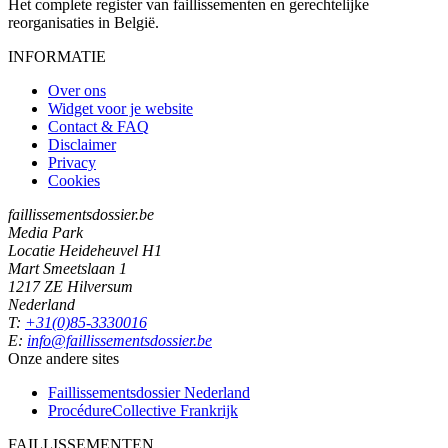
Het complete register van faillissementen en gerechtelijke
reorganisaties in België.
INFORMATIE
Over ons
Widget voor je website
Contact & FAQ
Disclaimer
Privacy
Cookies
faillissementsdossier.be
Media Park
Locatie Heideheuvel H1
Mart Smeetslaan 1
1217 ZE Hilversum
Nederland
T:
+31(0)85-3330016
E:
info@faillissementsdossier.be
Onze andere sites
Faillissementsdossier
Nederland
ProcédureCollective
Frankrijk
FAILLISSEMENTEN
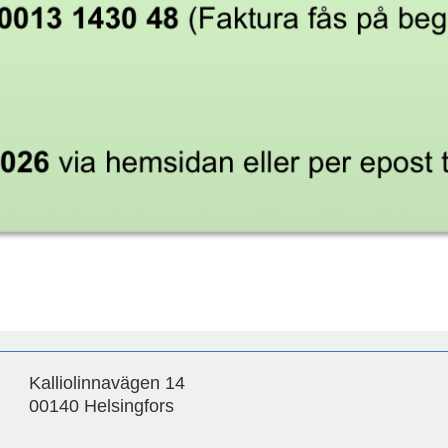
Kalliolinnavägen 14
00140 Helsingfors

================

Each record has to be set down verbatim, and the pictures must not appear in the copy.

Het complete register van faillissementen en gerechtelijke
reorganisaties in België.
INFORMATIE
Over ons
Widget voor je website
Contact & FAQ
Disclaimer
Privacy
Cookies
faillissementsdossier.be
Media Park
Locatie Heideheuvel H1
Mart Smeetslaan 1
1217 ZE Hilversum
Nederland
T:
+31(0)85-3330016
E:
info@faillissementsdossier.be
Onze andere sites
Faillissementsdossier
Nederland
ProcédureCollective
Frankrijk
FAILLISSEMENTEN
Kalliolinnavägen 14
00140 Helsingfors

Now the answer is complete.